I want to join in. I'm not fat, but I have a beer belly  So I guess maybe I am fat?

Height: 5'8"
Weight: 140
Goal: MAKE MY BELLY GO AWAY :[

I went hiking yesterday and I'm going to go biking ten miles with lots of hills tomorrow. I'm trying to get into more exercisey things, but it's been fuckall hot lately. Not gonna go running in 100 degree whether. What I really need to do is improve my eating habits. Less junk food, less pop, less booze (NOOOOOOOO), more salads, more juice, more water.


----------



## ~secret~ (Jun 9, 2011)

I'm in a similar situation to Corto. Wanted to get into shape for most of my life, but I'm a quitter when it comes to these things. Then my friend made me join a gym, and by Christ the fucker keeps me going. In about 2 months I've gone from not knowing chest muscles were a thing to benching 100kg easy. Find a good workout routine, and stick to it. As long as you just do it it'll work.

Height: 5'10''
Weight: 13st
Goal: to throw a bitch by the neck, compete in the Spartan Run.

Fun Fact: weighted barbell squats release growth hormones that may add an inch or two to your height.


----------



## Consequence (Jun 9, 2011)

I fudged on the diet a bit today and ate a half-pound Juicy Lucy burger.

Had to compensate with 90 minutes on the bike. 

My legs forgot how to function. D:


----------



## Xenke (Jun 12, 2011)

So, now that I've made a cheesecake, I'm cutting off all dairy from my diet because I eat far too much of it.

I am going to be very cranky.

Also, exercise starts tomorrow. I was waiting on electricians at the home and shit, because I am unsightly and only workout indoors.


----------



## Ley (Jun 12, 2011)

i am eating ice cream.

i have also lost a couple more pounds, but gained some muscle. 

life is good.


----------



## FriggaFanatic (Jun 12, 2011)

Any tips on gaining weight? lol
Height- 5'8''
Weight- 132 pounds 
I eat everything in sight (like seriously, 3000 calories a day) and I can't manage to keep even a pound on me.


----------



## ramsay_baggins (Jun 12, 2011)

*HEIGHT:*5ft7.5in
*CURRENT WEIGHT:* 14st/196lbs/90kg
*GOAL:* 12.5st/175lbs/80kg
*SECONDARY GOAL:* Get rid of my tummy & thighs
*TERTIARY GOAL:* Eat less crap (have to anyway, out of money)
*FUN FAT FACT OF THE DAY:* I will never be able to get down to the weight that is supposedly 'normal' for someone of my height, apparently boobs and child bearing hips mean I'm obese and will stay that way forever. 64kg? 10st? Yeah, that's NEVER GOING TO HAPPEN. I'd look like a skeleton on that.


----------



## Jude (Jun 13, 2011)

*Height:* 5'10"
*CURRENT WEIGHT:* 165 pounds
*GOAL: *140 pounds
*SECONDARY GOAL:* Make my waist not pop out as much.
*TERTIARY GOAL:* Motivate myself enough to work out on a set schedule.
*FUN FAT FACT OF THE DAY:* I lost 45 pounds and I've been stuck at this weight for 4 months. I lost the original 45 JUST by cutting ice cream out of my diet.
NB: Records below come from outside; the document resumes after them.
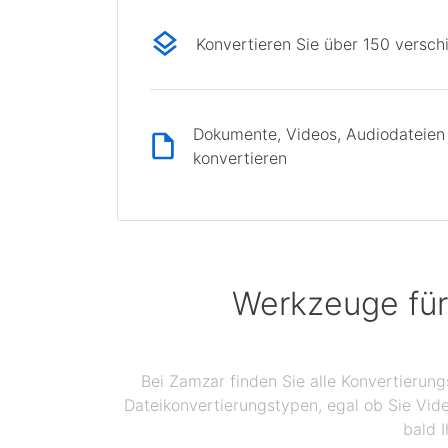
Konvertieren Sie über 150 versc
Dokumente, Videos, Audiodateien 
konvertieren
Werkzeuge für
Bei Zamzar finden Sie alle Konvertierun
Dateikonvertierungstypen, egal ob Sie Vid
bald I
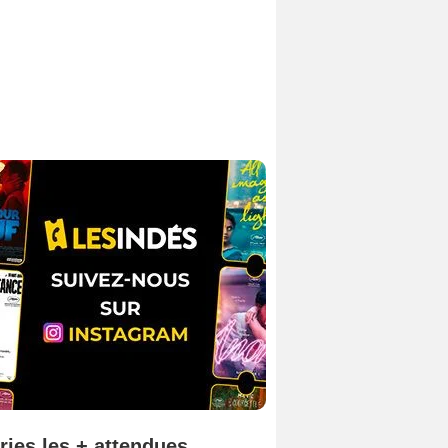
ries les + attendues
I'm restarting the Insanity workout again tomorrow. I was a few weeks in and lost 10 pounds before spraining my ankle and eventually gaining the weight back.


----------



## Littlerock (Jun 13, 2011)

Posting because I need more muscle :c It sucks being a skinny kid, and I don't want to be helpless in a life-threatening situation.
*
HEIGHT:* 5' 2.5" - 164 cm
*CURRENT WEIGHT:* 109 lbs - 49 kg
*GOAL:* defined abs, manage to lift more than 40lbs with ease, work on upper body, core strengthening, ect.
*SECONDARY GOAL:* gain running endurance, learn parkour, run a fucking marathon, climb a CVS.
*TERTIARY GOAL:* clean my room
*FUN FAT FACT OF THE DAY:* The cigarette lighter was invented before the match.
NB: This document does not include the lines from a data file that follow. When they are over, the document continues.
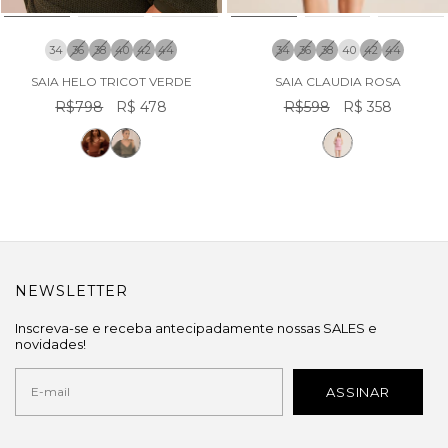
34
36
38
40
42
44
34
36
38
40
42
44
SAIA HELO TRICOT VERDE
SAIA CLAUDIA ROSA
R$798
R$ 478
R$598
R$ 358
NEWSLETTER
Inscreva-se e receba antecipadamente nossas SALES e
novidades!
If I get abs, I'm gonna get my belly button pierced :3c


----------



## Heliophobic (Oct 5, 2011)

BRAINSSSS


----------



## BRN (Oct 5, 2011)

A convenient necro; I just got back from the college gym. I hope this thread stays open, I want to see everyone's lack of progress :3


----------



## Lunar (Oct 5, 2011)

Current weight: 163 lbs. 
Goal: 150 lbs
That would be easy, but I also have to factor in the muscle weight I'm going to gain.  Which will be quite a bit.  It's also going to be somewhat expensive to work out... home exercises only go so far without any real equipment.  I've been thinking of saving up to install a pull-up bar in my basement.


----------



## Corto (Oct 5, 2011)

UPDATE ON MY LARD:

Fucking uni gym closed because of the strike we're on. I'm having ice cream as lunch.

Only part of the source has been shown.